Senganen - known as Iso Gardens, or Iso-teien, to the foreigners - is located just outside Kagoshima City, on the road to Kirishima. The Senganen villa was built in 1658 by Shimadzu Mitsuhisa. The Shimadzu clan had been given the Satsuma, Oosumi and Hyuga areas of southern Kyushu (modern Kagoshima prefecture plus a little bit) to rule by Shogun Minamoto-no-Yoritomo in the late 12th century. In the Edo era (17th century), the Shimadzu also gained control of the Ryuukyuu kingdom (now Okinawa).

In fact, despite Japan being nominally united as one country, the Shimadzu clan managed to create a largely independent kingdom in the south - too remote to be fully controlled by the Shoguns. At this time, the Shoguns tried to stop anyone coming in or out of the country, using death threats and creating an artificial island in Nagasaki harbour (Dejima Island) for the foreigners to stay on). Meanwhile, following a gunship bombardment by annoyed Brits, the Shimadzu clan sent eighteen promising teenagers (and one interpreter) off to England to be educated. A little later Perry’s “black ships” forced Japan’s Shogun to open the country, by sitting menacingly in Tokyo habour. The Kagoshima students returned and were instrumental in Japan’s transformation into a modern industrial country (that transformation is known as the Meiji Restoration).

The Senganen villa and gardens are now a well-kept tourist site. From the gardens you can clearly see the sea and the active volcano (Sakurajima) out in the bay, as well as the city of Kagoshima stretching off round the bay to the south. For such a small place, entrance is quite expensive at 1000yen (about five pounds) for adults - half that for children. There are also a load of shops selling some very good bits of local glass and pottery for far too much. Normally Japanese historical sites are amazingly cheap - 200yen (about one pound) is not unusual.

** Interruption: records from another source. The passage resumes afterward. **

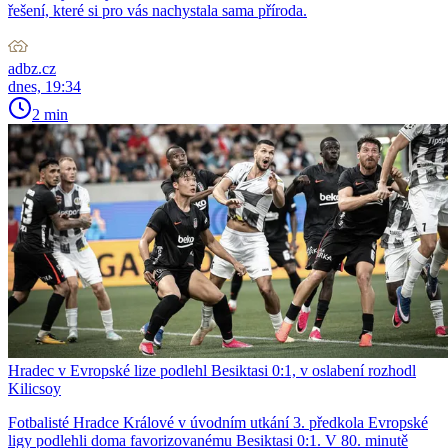
řešení, které si pro vás nachystala sama příroda.
adbz.cz
dnes, 19:34
2 min
Hradec v Evropské lize podlehl Besiktasi 0:1, v oslabení rozhodl
Kilicsoy
Fotbalisté Hradce Králové v úvodním utkání 3. předkola Evropské
ligy podlehli doma favorizovanému Besiktasi 0:1. V 80. minutě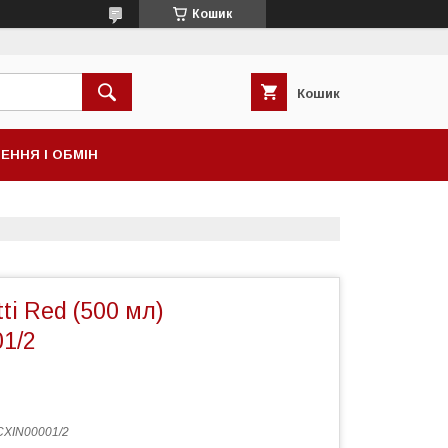
Кошик
Кошик
ЕННЯ І ОБМІН
ti Red (500 мл)
1/2
XIN00001/2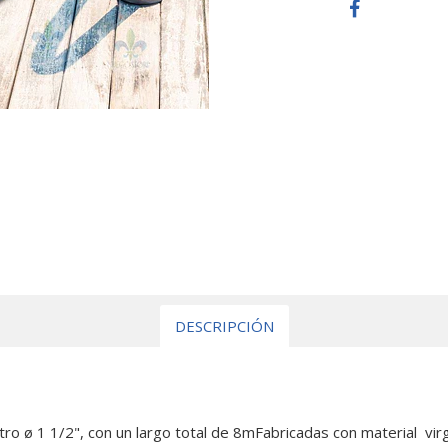
DESCRIPCIÓN
ro ø 1 1/2", con un largo total de 8mFabricadas con material virg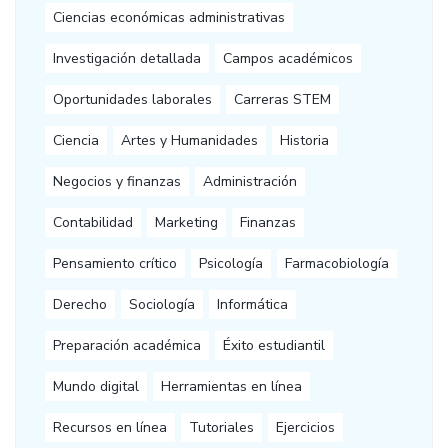
Ciencias económicas administrativas
Investigación detallada
Campos académicos
Oportunidades laborales
Carreras STEM
Ciencia
Artes y Humanidades
Historia
Negocios y finanzas
Administración
Contabilidad
Marketing
Finanzas
Pensamiento crítico
Psicología
Farmacobiología
Derecho
Sociología
Informática
Preparación académica
Éxito estudiantil
Mundo digital
Herramientas en línea
Recursos en línea
Tutoriales
Ejercicios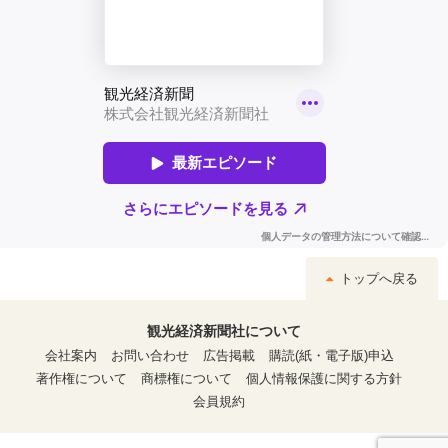
トップへ戻る
観光経済新聞社について
会社案内
お問い合わせ
広告掲載
購読(紙・電子版)申込
著作権について
商標権について
個人情報保護に関する方針
会員規約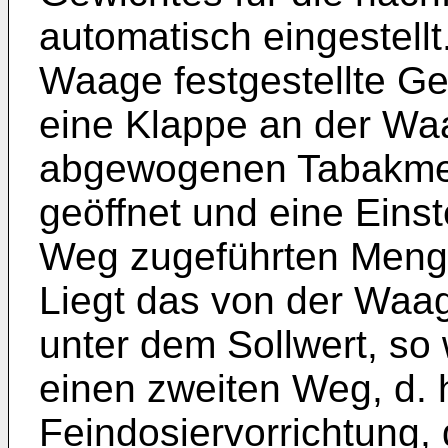
automatisch eingestellt
Waage festgestellte Ge
eine Klappe an der Wa
abgewogenen Tabakmen
geöffnet und eine Einst
Weg zugeführten Menge
Liegt das von der Waag
unter dem Sollwert, so
einen zweiten Weg, d. h
Feindosiervorrichtung,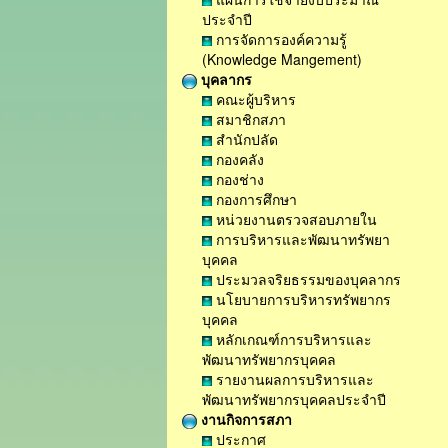
ประจำปี
การจัดการองค์ความรู้
(Knowledge Mangement)
บุคลากร
คณะผู้บริหาร
สมาชิกสภา
สำนักปลัด
กองคลัง
กองช่าง
กองการศึกษา
หน่วยงานตรวจสอบภายใน
การบริหารและพัฒนาทรัพยา
บุคคล
ประมวลจริยธรรมของบุคลากร
นโยบายการบริหารทรัพยากร
บุคคล
หลักเกณฑ์การบริหารและ
พัฒนาทรัพยากรบุคคล
รายงานผลการบริหารและ
พัฒนาทรัพยากรบุคคลประจำปี
งานกิจการสภา
ประกาศ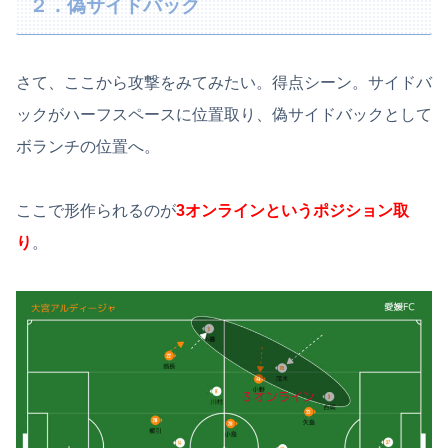
２．偽サイドバック
さて、ここから攻撃をみてみたい。得点シーン。サイドバ
ックがハーフスペースに位置取り、偽サイドバックとして
ボランチの位置へ。
ここで形作られるのが
3オンラインというポジション取
り
。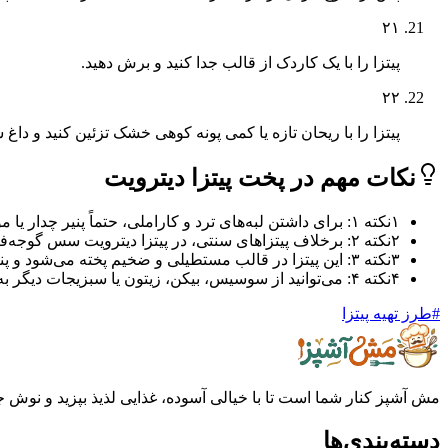
۲۱
پیتزا را با یک کاردک از قالب جدا کنید و برش دهید.
۲۲
پیتزا را با ریحان تازه یا کمی پونه کوهی خشک تزئین کنید و داغ 
نکات مهم در پخت پیتزا دیترویت
۱
نکته ۱: برای داشتن لبه‌های ترد و کاراملی، حتماً پنیر چدار یا مونتری جک را در لبه‌های قالب بریزید.
۲
نکته ۲: برخلاف پیتزاهای سنتی، در پیتزا دیترویت سس گوجه‌فرنگی روی پنیر ریخته می‌شود، نه زیر آن!
۳
نکته ۳: این پیتزا در قالب مستطیلی و ضخیم پخته می‌شود و پنیر آن لبه‌های قالب را می‌پوشاند تا طعمی کاراملی پیدا کند.
۴
نکته ۴: می‌توانید از سوسیس، بیکن، زیتون یا سبزیجات دیگر به عنوان تاپینگ استفاده کنید.
#
طرز تهیه پیتزا
مش آشپز کنار شما است تا با خیالی آسوده، غذایی لذیذ بپزید و نوش جان
دسته‌بندی‌ها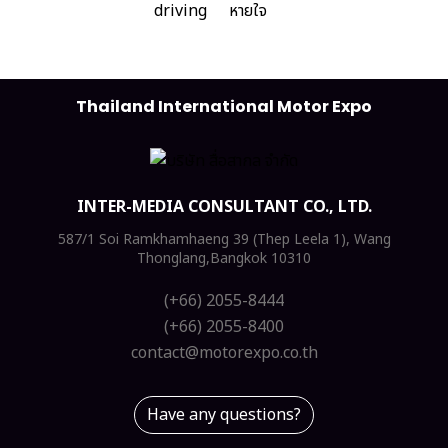
Thailand International Motor Expo
INTER-MEDIA CONSULTANT CO., LTD.
587/1 Soi Ramkhamhaeng 39 (Thep Leela 1), Wang
Thonglang,Bangkok 10310
(+66) 2055-8444
(+66) 2055-8400
contact@motorexpo.co.th
Have any questions?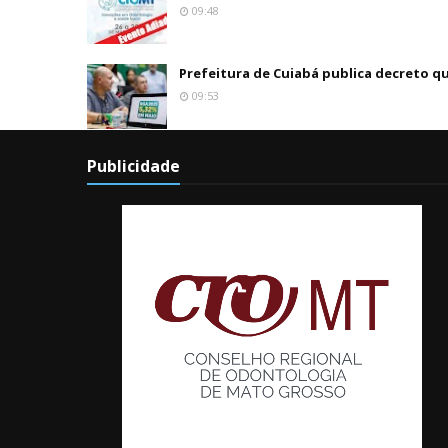
09:48
Prefeitura de Cuiabá publica decreto q
09:53
Publicidade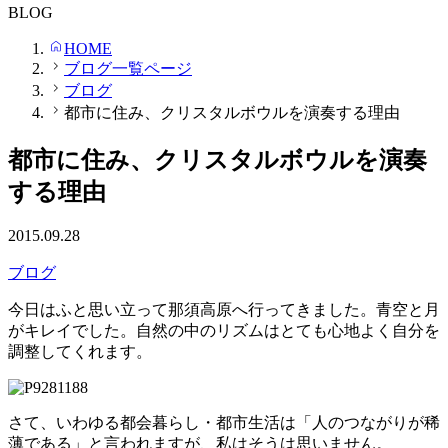
BLOG
HOME
ブログ一覧ページ
ブログ
都市に住み、クリスタルボウルを演奏する理由
都市に住み、クリスタルボウルを演奏
する理由
2015.09.28
ブログ
今日はふと思い立って那須高原へ行ってきました。青空と月
がキレイでした。自然の中のリズムはとても心地よく自分を
調整してくれます。
さて、いわゆる都会暮らし・都市生活は「人のつながりが稀
薄である」と言われますが、私はそうは思いません。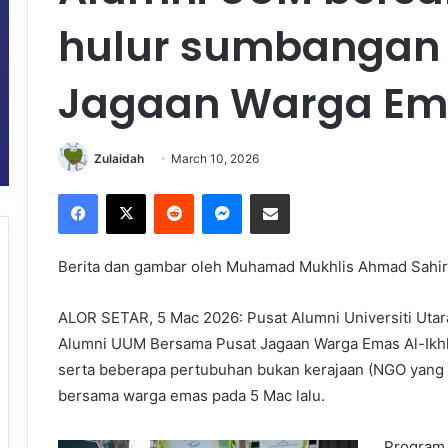
hulur sumbangan
Jagaan Warga Ema
Zulaidah
March 10, 2026
Facebook
X
Reddit
Messenger
Share via Email
Berita dan gambar oleh Muhamad Mukhlis Ahmad Sahiri 
ALOR SETAR, 5 Mac 2026: Pusat Alumni Universiti Uta
Alumni UUM Bersama Pusat Jagaan Warga Emas Al-Ikhla
serta beberapa pertubuhan bukan kerajaan (NGO yang 
bersama warga emas pada 5 Mac lalu.
Program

Prices aside, I think the place is worth a visit for anyone visiting Japan that far south. The best time to visit is probably late March/early April when all the cherry and plum blossoms are in full display, but be aware that there will consequently be more people around, and that there are things worth seeing in the gardens all year round. The pond below is full of huge Koi carp of myriad colours.

A pond in the Senganen (Iso Gardens). Image credit: the auroran sunset
[Taken in Japan in 25th March 2004.]

Here is a Ryuukyuu dragon on the roof of one of the villa buildings. These distinctive dragons are specific to the Okinawan islands, which the Shimadzu lords ruled over for a few centuries:

Roof-top Ryuku dragon at Senganen (Iso Gardens). Image credit: the auroran sunset
[Taken in Japan in 25th March 2004.]

The day I went, it was overcast and drizzling. This gave the advantage of having the place more to myself. It also makes for pretty pictures of wet flowers:

A pretty blue flower at Senganen (Iso Gardens). Image credit: the auroran sunset
[Taken in Japan in 25th March 2004.]

This is one of the many varieties of cherry blossom, this one is called “gantan-zakura”:

Pink cherry blossom (gantanzakura) at Senganen (Iso Gardens). Image credit: the auroran sunset
[Taken in Japan in 25th March 2004.]

Here I am looking out over a different part of the garden towards the sea - you can just about see it (and a ship) in the background. The stone sculture has a very weather-worn Ryuukyuu dragon on the top.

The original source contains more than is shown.